> [What the task requires]
Go through the records below and return each line that has "Emporia" in it.

---- Input data

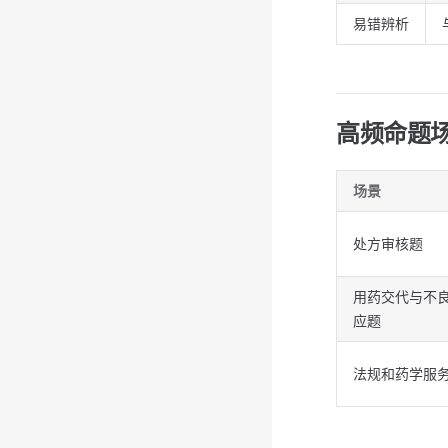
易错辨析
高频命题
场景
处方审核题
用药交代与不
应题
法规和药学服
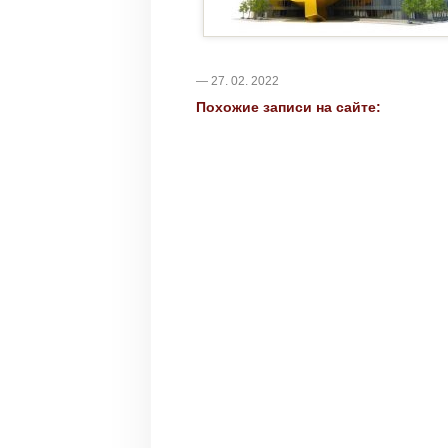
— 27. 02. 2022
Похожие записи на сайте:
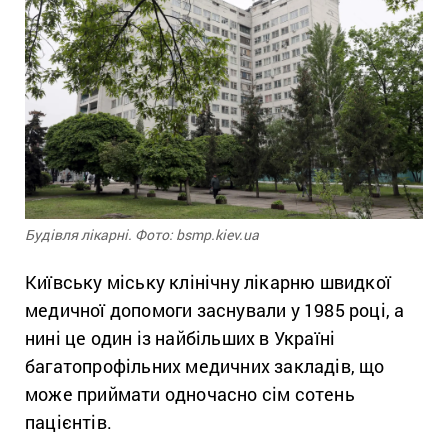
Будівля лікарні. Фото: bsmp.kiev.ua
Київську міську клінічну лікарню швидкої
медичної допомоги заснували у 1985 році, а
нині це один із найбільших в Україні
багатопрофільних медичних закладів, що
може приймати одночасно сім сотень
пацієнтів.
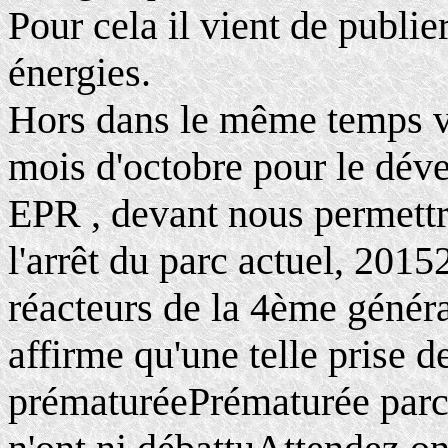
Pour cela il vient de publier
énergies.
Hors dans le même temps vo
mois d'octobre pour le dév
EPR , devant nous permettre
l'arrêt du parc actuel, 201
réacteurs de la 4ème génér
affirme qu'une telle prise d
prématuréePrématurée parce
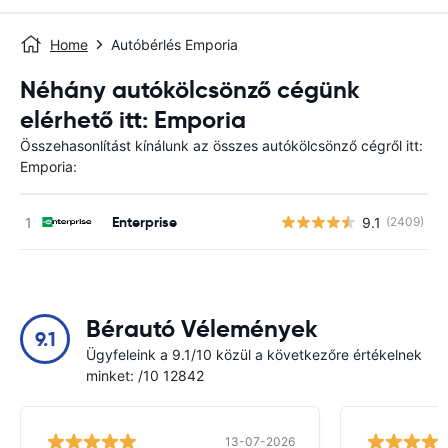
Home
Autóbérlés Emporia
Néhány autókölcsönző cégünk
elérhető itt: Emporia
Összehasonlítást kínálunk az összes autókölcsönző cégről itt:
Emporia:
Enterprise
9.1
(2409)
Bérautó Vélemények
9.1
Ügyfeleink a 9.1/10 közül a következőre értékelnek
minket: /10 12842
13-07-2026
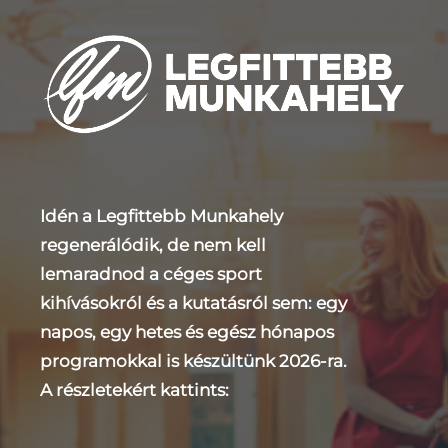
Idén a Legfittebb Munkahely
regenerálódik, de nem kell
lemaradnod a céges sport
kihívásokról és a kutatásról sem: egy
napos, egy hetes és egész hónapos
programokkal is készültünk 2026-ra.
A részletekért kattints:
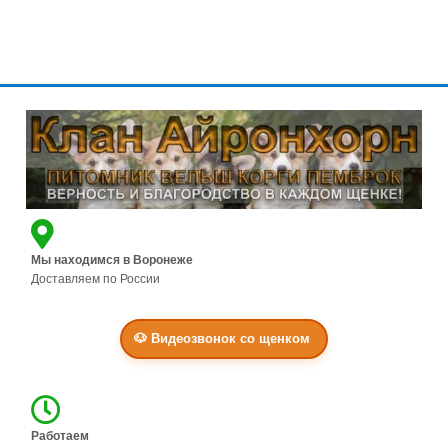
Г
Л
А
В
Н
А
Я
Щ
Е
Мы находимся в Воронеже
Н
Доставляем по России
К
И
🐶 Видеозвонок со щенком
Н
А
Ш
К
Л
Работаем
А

--------

> [Your solution]
Autóbérlés Emporia
elérhető itt: Emporia
Emporia:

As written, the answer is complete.